Updates to placeholder symbols
The HGNC continues to update placeholder symbols whenever new data becomes available. In the past few months we have updated the following genes based on discussions between an HGNC curator and researchers working on the gene:
C8orf37 -> CFAP418, cilia and flagella associated protein 418
FAM155A -> NALF1, NALCN channel auxiliary factor 1
FAM155B -> NALF2, NALCN channel auxiliary factor 2
The following genes have been renamed following updates to their annotation models, resulting in a change in locus type from protein coding to long non-coding RNA:
C17orf77 -> CD300LD-AS1, CD300LD antisense RNA 1
C9orf147 -> HSDL2-AS1, HSDL2 antisense RNA 1
C9orf106 -> LINC02913, long intergenic non-protein coding RNA 2913
C14orf177 -> LINC02914, long intergenic non-protein coding RNA 2914
C15orf54 -> LINC02915, long intergenic non-protein coding RNA 2915
C11orf72 -> NDUFV1-DT, NDUFV1 divergent transcript
New gene groups
Here are some examples of new gene groups that we have made within the last couple of months:
Methylcrotonyl-CoA carboxylase subunits (MCCC)
Transcription factor AP-2 family (TFAP2)
Tet methylcytosine dioxygenase family (TET)
Adducin family (ADD)
TNRC6 adaptor family (TNRC6)
PARN exonuclease family
TLDc domain containing (TLDC)
Gene Symbols in the News
Babies born with spinal muscular atrophy in the UK can now benefit from gene therapy with an active copy of the gene SMN1. This therapy has been heralded as the ‘most expensive’ drug treatment ever approved and has already been available in other countries, such as the USA. It requires just a single treatment early on in life.
In cancer-related news, the cell surface-expressed gene LRRN4CL has been identified as a biomarker for melanoma following a CRISPR activation screen. There is hope that a drug could be developed in the future to target the LRRN4CL protein in melanoma patients, particularly as it is a cell surface protein and therefore drugs could be extracellular.

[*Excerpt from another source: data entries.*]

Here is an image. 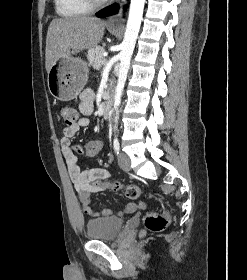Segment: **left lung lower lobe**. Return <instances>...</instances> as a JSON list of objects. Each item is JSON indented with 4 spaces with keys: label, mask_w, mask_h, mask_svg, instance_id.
I'll use <instances>...</instances> for the list:
<instances>
[{
    "label": "left lung lower lobe",
    "mask_w": 247,
    "mask_h": 280,
    "mask_svg": "<svg viewBox=\"0 0 247 280\" xmlns=\"http://www.w3.org/2000/svg\"><path fill=\"white\" fill-rule=\"evenodd\" d=\"M119 6L118 5H114L111 6L105 10H103L102 12L98 13L97 16L98 17H107L113 14H116L118 12Z\"/></svg>",
    "instance_id": "1"
}]
</instances>
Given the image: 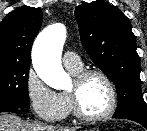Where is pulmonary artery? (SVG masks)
<instances>
[{"instance_id":"1","label":"pulmonary artery","mask_w":147,"mask_h":131,"mask_svg":"<svg viewBox=\"0 0 147 131\" xmlns=\"http://www.w3.org/2000/svg\"><path fill=\"white\" fill-rule=\"evenodd\" d=\"M63 64L67 69L79 70L82 68V62L79 56L71 51H66L63 55Z\"/></svg>"}]
</instances>
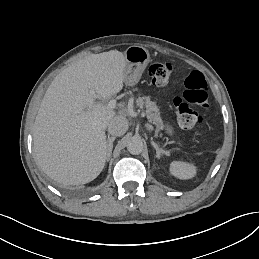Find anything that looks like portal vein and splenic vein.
<instances>
[{
  "label": "portal vein and splenic vein",
  "mask_w": 259,
  "mask_h": 259,
  "mask_svg": "<svg viewBox=\"0 0 259 259\" xmlns=\"http://www.w3.org/2000/svg\"><path fill=\"white\" fill-rule=\"evenodd\" d=\"M91 94L95 95V92L93 90H91ZM108 105H109V107H114L115 106V101H110ZM74 113L78 114V113H80V111L76 110V111H74Z\"/></svg>",
  "instance_id": "1"
}]
</instances>
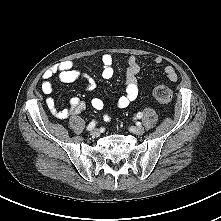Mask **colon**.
<instances>
[{
    "instance_id": "colon-1",
    "label": "colon",
    "mask_w": 221,
    "mask_h": 221,
    "mask_svg": "<svg viewBox=\"0 0 221 221\" xmlns=\"http://www.w3.org/2000/svg\"><path fill=\"white\" fill-rule=\"evenodd\" d=\"M153 97L162 104H167L172 99V91L165 85H159L153 90Z\"/></svg>"
}]
</instances>
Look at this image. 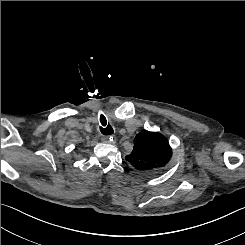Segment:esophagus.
<instances>
[{
  "mask_svg": "<svg viewBox=\"0 0 245 245\" xmlns=\"http://www.w3.org/2000/svg\"><path fill=\"white\" fill-rule=\"evenodd\" d=\"M111 140V137L109 136H102L101 137V141L104 143H108Z\"/></svg>",
  "mask_w": 245,
  "mask_h": 245,
  "instance_id": "obj_1",
  "label": "esophagus"
}]
</instances>
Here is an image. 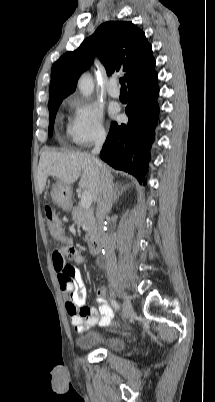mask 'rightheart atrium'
I'll use <instances>...</instances> for the list:
<instances>
[{
  "instance_id": "1",
  "label": "right heart atrium",
  "mask_w": 215,
  "mask_h": 402,
  "mask_svg": "<svg viewBox=\"0 0 215 402\" xmlns=\"http://www.w3.org/2000/svg\"><path fill=\"white\" fill-rule=\"evenodd\" d=\"M70 104L74 114L67 133L71 141L79 147L101 141L105 137L102 110L82 99H73Z\"/></svg>"
}]
</instances>
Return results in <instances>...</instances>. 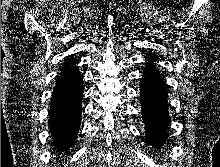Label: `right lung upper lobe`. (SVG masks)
Wrapping results in <instances>:
<instances>
[{
  "instance_id": "cb5924a9",
  "label": "right lung upper lobe",
  "mask_w": 220,
  "mask_h": 167,
  "mask_svg": "<svg viewBox=\"0 0 220 167\" xmlns=\"http://www.w3.org/2000/svg\"><path fill=\"white\" fill-rule=\"evenodd\" d=\"M74 63H75L74 58H70V59L67 60V62L65 63L64 66H66V65H71V64H74Z\"/></svg>"
}]
</instances>
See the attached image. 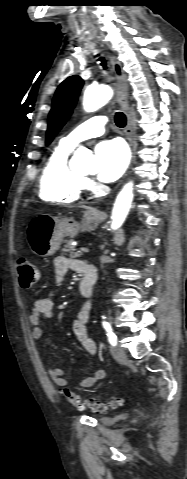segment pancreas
<instances>
[{
	"label": "pancreas",
	"mask_w": 187,
	"mask_h": 479,
	"mask_svg": "<svg viewBox=\"0 0 187 479\" xmlns=\"http://www.w3.org/2000/svg\"><path fill=\"white\" fill-rule=\"evenodd\" d=\"M64 243H65L64 249H63L64 252H70V256L73 258H78L82 256L81 252H74L75 249L72 245L73 243L72 239L64 240Z\"/></svg>",
	"instance_id": "cf45deb5"
}]
</instances>
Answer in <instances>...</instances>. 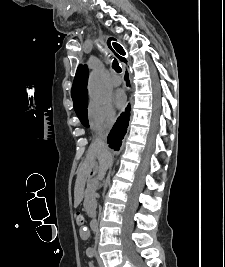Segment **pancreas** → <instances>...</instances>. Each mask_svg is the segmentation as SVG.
Segmentation results:
<instances>
[{"instance_id":"obj_1","label":"pancreas","mask_w":225,"mask_h":267,"mask_svg":"<svg viewBox=\"0 0 225 267\" xmlns=\"http://www.w3.org/2000/svg\"><path fill=\"white\" fill-rule=\"evenodd\" d=\"M94 193H95V187L93 184H90L86 189V195L84 200V208L90 217H93L95 215Z\"/></svg>"}]
</instances>
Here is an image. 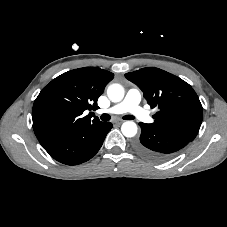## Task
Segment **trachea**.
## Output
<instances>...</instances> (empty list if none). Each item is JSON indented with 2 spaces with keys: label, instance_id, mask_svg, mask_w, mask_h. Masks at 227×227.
Here are the masks:
<instances>
[{
  "label": "trachea",
  "instance_id": "1",
  "mask_svg": "<svg viewBox=\"0 0 227 227\" xmlns=\"http://www.w3.org/2000/svg\"><path fill=\"white\" fill-rule=\"evenodd\" d=\"M100 118H101L102 121H109L111 117H110L109 114H102ZM123 119H125V120H133L134 117L132 115H125L123 117Z\"/></svg>",
  "mask_w": 227,
  "mask_h": 227
}]
</instances>
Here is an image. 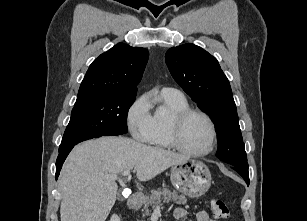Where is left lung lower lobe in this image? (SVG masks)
<instances>
[{
  "label": "left lung lower lobe",
  "instance_id": "obj_1",
  "mask_svg": "<svg viewBox=\"0 0 307 221\" xmlns=\"http://www.w3.org/2000/svg\"><path fill=\"white\" fill-rule=\"evenodd\" d=\"M232 168L237 171L242 177L243 179L246 181V184L249 185V174H248V171L247 170H242L238 167H234L232 166Z\"/></svg>",
  "mask_w": 307,
  "mask_h": 221
}]
</instances>
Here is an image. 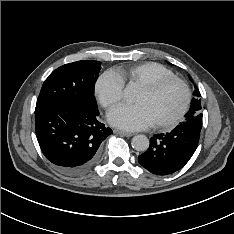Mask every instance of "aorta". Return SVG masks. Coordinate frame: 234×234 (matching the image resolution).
I'll return each instance as SVG.
<instances>
[{
  "mask_svg": "<svg viewBox=\"0 0 234 234\" xmlns=\"http://www.w3.org/2000/svg\"><path fill=\"white\" fill-rule=\"evenodd\" d=\"M132 88L130 86H127L124 94L127 98L131 96ZM132 147L137 151H146L149 148V139L143 135L139 134L132 138L131 141Z\"/></svg>",
  "mask_w": 234,
  "mask_h": 234,
  "instance_id": "obj_1",
  "label": "aorta"
}]
</instances>
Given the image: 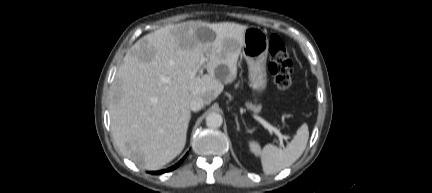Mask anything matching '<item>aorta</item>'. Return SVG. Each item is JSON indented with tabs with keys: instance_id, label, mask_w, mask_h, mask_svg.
<instances>
[{
	"instance_id": "obj_1",
	"label": "aorta",
	"mask_w": 432,
	"mask_h": 193,
	"mask_svg": "<svg viewBox=\"0 0 432 193\" xmlns=\"http://www.w3.org/2000/svg\"><path fill=\"white\" fill-rule=\"evenodd\" d=\"M222 123L223 118L219 113L211 112L206 116V125L210 128H218Z\"/></svg>"
}]
</instances>
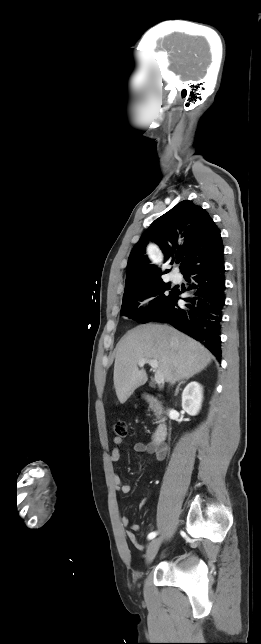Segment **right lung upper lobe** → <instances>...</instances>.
<instances>
[{"label": "right lung upper lobe", "mask_w": 261, "mask_h": 644, "mask_svg": "<svg viewBox=\"0 0 261 644\" xmlns=\"http://www.w3.org/2000/svg\"><path fill=\"white\" fill-rule=\"evenodd\" d=\"M149 240L162 250L165 262L178 259L181 272L188 267L211 263L223 256L220 229L208 212L184 200L156 219L133 247L127 264L125 288L160 281L162 272L145 255Z\"/></svg>", "instance_id": "cb5924a9"}]
</instances>
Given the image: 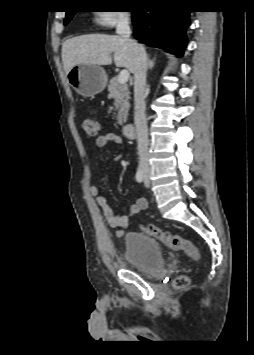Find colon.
<instances>
[{
  "mask_svg": "<svg viewBox=\"0 0 254 355\" xmlns=\"http://www.w3.org/2000/svg\"><path fill=\"white\" fill-rule=\"evenodd\" d=\"M83 129L87 135L95 136L98 133L97 122L94 119L86 118L83 120ZM142 228L148 235L160 240L171 249L186 252L192 260L197 261L200 258L197 247L184 237L162 230L154 225H145ZM188 284L189 278L187 276H179L174 280V286L179 289L185 288Z\"/></svg>",
  "mask_w": 254,
  "mask_h": 355,
  "instance_id": "1",
  "label": "colon"
}]
</instances>
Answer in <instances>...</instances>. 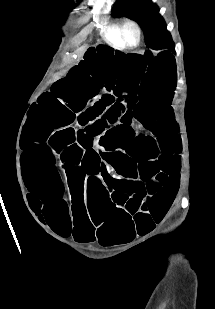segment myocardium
Segmentation results:
<instances>
[{"label":"myocardium","instance_id":"1","mask_svg":"<svg viewBox=\"0 0 215 309\" xmlns=\"http://www.w3.org/2000/svg\"><path fill=\"white\" fill-rule=\"evenodd\" d=\"M118 29L119 40L123 48H136L140 44L141 30L135 22L130 20L123 21L118 25ZM128 33H131L133 36L132 42L126 40V35Z\"/></svg>","mask_w":215,"mask_h":309}]
</instances>
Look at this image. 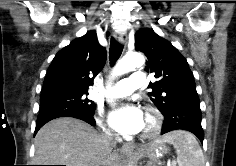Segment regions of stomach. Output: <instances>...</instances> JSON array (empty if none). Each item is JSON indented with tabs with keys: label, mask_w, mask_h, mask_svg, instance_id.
Segmentation results:
<instances>
[{
	"label": "stomach",
	"mask_w": 236,
	"mask_h": 166,
	"mask_svg": "<svg viewBox=\"0 0 236 166\" xmlns=\"http://www.w3.org/2000/svg\"><path fill=\"white\" fill-rule=\"evenodd\" d=\"M168 148L164 143L153 142L142 150L141 154L149 159L146 166H159L161 158L168 153Z\"/></svg>",
	"instance_id": "obj_1"
}]
</instances>
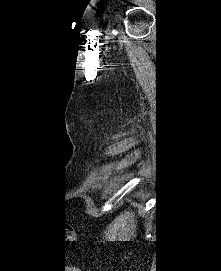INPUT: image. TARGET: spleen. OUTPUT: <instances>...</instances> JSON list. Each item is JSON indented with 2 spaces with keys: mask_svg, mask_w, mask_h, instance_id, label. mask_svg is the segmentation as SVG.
Here are the masks:
<instances>
[{
  "mask_svg": "<svg viewBox=\"0 0 221 271\" xmlns=\"http://www.w3.org/2000/svg\"><path fill=\"white\" fill-rule=\"evenodd\" d=\"M137 219L135 213L131 211H122L120 215H117L111 223H109L106 231V239L110 241H130L133 237H136Z\"/></svg>",
  "mask_w": 221,
  "mask_h": 271,
  "instance_id": "1",
  "label": "spleen"
}]
</instances>
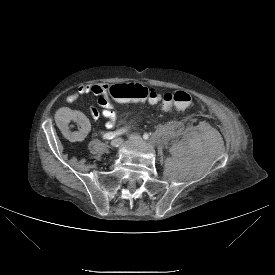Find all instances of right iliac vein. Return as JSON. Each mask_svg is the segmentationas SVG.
<instances>
[{"mask_svg":"<svg viewBox=\"0 0 275 275\" xmlns=\"http://www.w3.org/2000/svg\"><path fill=\"white\" fill-rule=\"evenodd\" d=\"M122 143V139L121 138H115L111 141L110 146L111 148H118Z\"/></svg>","mask_w":275,"mask_h":275,"instance_id":"right-iliac-vein-1","label":"right iliac vein"}]
</instances>
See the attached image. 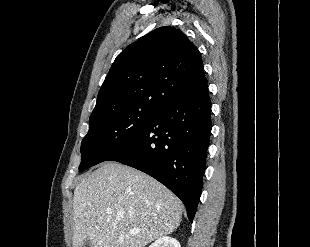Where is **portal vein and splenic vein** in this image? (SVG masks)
Instances as JSON below:
<instances>
[{"label":"portal vein and splenic vein","instance_id":"portal-vein-and-splenic-vein-1","mask_svg":"<svg viewBox=\"0 0 310 247\" xmlns=\"http://www.w3.org/2000/svg\"><path fill=\"white\" fill-rule=\"evenodd\" d=\"M107 213H108V214H111V210H107ZM129 233L132 234V235H136V234L139 233V231H138V230H130Z\"/></svg>","mask_w":310,"mask_h":247}]
</instances>
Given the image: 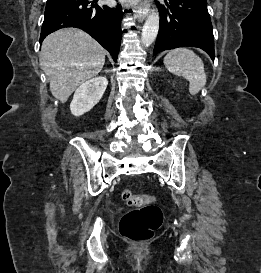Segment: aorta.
<instances>
[{
  "label": "aorta",
  "mask_w": 261,
  "mask_h": 273,
  "mask_svg": "<svg viewBox=\"0 0 261 273\" xmlns=\"http://www.w3.org/2000/svg\"><path fill=\"white\" fill-rule=\"evenodd\" d=\"M159 30V13L157 10H152L144 23L141 35L143 46L149 47L157 37Z\"/></svg>",
  "instance_id": "aorta-1"
}]
</instances>
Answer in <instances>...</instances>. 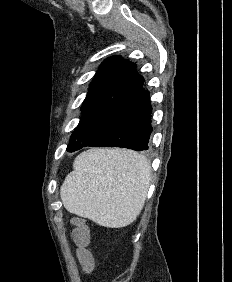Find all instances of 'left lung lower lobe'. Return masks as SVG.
Returning a JSON list of instances; mask_svg holds the SVG:
<instances>
[{
  "label": "left lung lower lobe",
  "mask_w": 232,
  "mask_h": 282,
  "mask_svg": "<svg viewBox=\"0 0 232 282\" xmlns=\"http://www.w3.org/2000/svg\"><path fill=\"white\" fill-rule=\"evenodd\" d=\"M143 81L135 70L99 115L90 138L67 150L74 152L87 146L147 150L152 107L149 92L142 88Z\"/></svg>",
  "instance_id": "left-lung-lower-lobe-1"
}]
</instances>
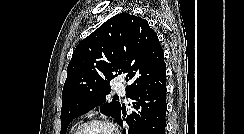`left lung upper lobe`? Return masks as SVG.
Returning <instances> with one entry per match:
<instances>
[{"instance_id":"1","label":"left lung upper lobe","mask_w":244,"mask_h":134,"mask_svg":"<svg viewBox=\"0 0 244 134\" xmlns=\"http://www.w3.org/2000/svg\"><path fill=\"white\" fill-rule=\"evenodd\" d=\"M125 74L126 93L166 83V64L156 33L141 17L116 15L82 40L67 68L61 108V134L70 122L96 106L115 120L120 103L106 102L110 81Z\"/></svg>"}]
</instances>
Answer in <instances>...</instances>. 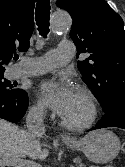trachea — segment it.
Returning a JSON list of instances; mask_svg holds the SVG:
<instances>
[{
    "label": "trachea",
    "mask_w": 125,
    "mask_h": 167,
    "mask_svg": "<svg viewBox=\"0 0 125 167\" xmlns=\"http://www.w3.org/2000/svg\"><path fill=\"white\" fill-rule=\"evenodd\" d=\"M50 1L49 0H37L35 9V20L38 26V31L41 36L46 37L49 33L50 26ZM18 55H15L14 59L17 60Z\"/></svg>",
    "instance_id": "1"
}]
</instances>
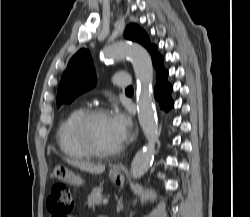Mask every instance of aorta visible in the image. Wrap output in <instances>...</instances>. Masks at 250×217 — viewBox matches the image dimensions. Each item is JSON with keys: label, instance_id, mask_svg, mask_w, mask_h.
I'll list each match as a JSON object with an SVG mask.
<instances>
[{"label": "aorta", "instance_id": "aorta-1", "mask_svg": "<svg viewBox=\"0 0 250 217\" xmlns=\"http://www.w3.org/2000/svg\"><path fill=\"white\" fill-rule=\"evenodd\" d=\"M103 58H130L138 82V120L148 143L139 150L131 164L134 179L142 177L150 168L154 158L155 143L158 139V123L155 104L151 96L153 65L147 50L139 44L115 43L103 50Z\"/></svg>", "mask_w": 250, "mask_h": 217}]
</instances>
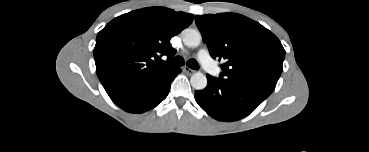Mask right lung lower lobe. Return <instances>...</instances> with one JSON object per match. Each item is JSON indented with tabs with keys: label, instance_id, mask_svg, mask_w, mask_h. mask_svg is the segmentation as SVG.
Returning <instances> with one entry per match:
<instances>
[{
	"label": "right lung lower lobe",
	"instance_id": "right-lung-lower-lobe-1",
	"mask_svg": "<svg viewBox=\"0 0 369 152\" xmlns=\"http://www.w3.org/2000/svg\"><path fill=\"white\" fill-rule=\"evenodd\" d=\"M180 72V68H172L159 76L141 81L110 95V98L127 112L143 113L156 107L167 97L171 82Z\"/></svg>",
	"mask_w": 369,
	"mask_h": 152
}]
</instances>
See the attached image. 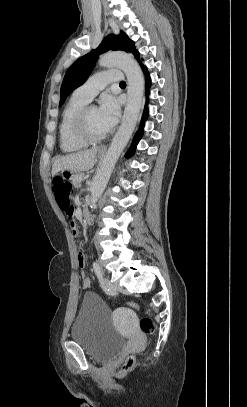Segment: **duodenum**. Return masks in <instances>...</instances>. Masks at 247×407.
<instances>
[{"mask_svg":"<svg viewBox=\"0 0 247 407\" xmlns=\"http://www.w3.org/2000/svg\"><path fill=\"white\" fill-rule=\"evenodd\" d=\"M82 217L84 218V220H85L88 224H90V223L92 222V216H91V213H90V211H89L88 208H86V209H84V210L82 211Z\"/></svg>","mask_w":247,"mask_h":407,"instance_id":"410a0bca","label":"duodenum"}]
</instances>
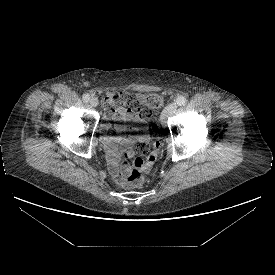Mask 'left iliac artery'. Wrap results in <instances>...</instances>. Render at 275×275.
Instances as JSON below:
<instances>
[{
	"label": "left iliac artery",
	"instance_id": "obj_1",
	"mask_svg": "<svg viewBox=\"0 0 275 275\" xmlns=\"http://www.w3.org/2000/svg\"><path fill=\"white\" fill-rule=\"evenodd\" d=\"M186 102H187V99L184 96H179L175 101V105L184 106Z\"/></svg>",
	"mask_w": 275,
	"mask_h": 275
}]
</instances>
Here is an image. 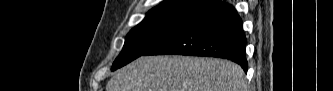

Most humans carry a pseudogenised copy of the SIGLEC12 gene, but about 30% of people have a protein coding version. The protein version has been suggested to partially explain why humans have high rates of carcinoma compared to other great apes, as the protein appears to be involved in aberrant cell signalling and its expression has been associated with poor prognosis in colorectal cancer patients.
In COVID-19 news, variants in the following genes have been newly associated with an increased risk of contracting the disease: ERMP1, FCER1G and CA11. The same study corroborated previously-reported variants in the ABO and SLC6A20 genes. Additionally, the study identified variants in the IL10RB, IFNAR2 and OAS1 genes that are linked to patients suffering from a more severe form of the disease.
Finally, we bring you news about a dog gene! A study from Finland has identified the causal gene for nonsyndromic early-onset hereditary hearing loss in Rottweilers as LOXHD1. We have already approved this gene symbol for the dog gene in VGNC via the pipeline described in the HCOP section above. The human ortholog has also been associated with deafness.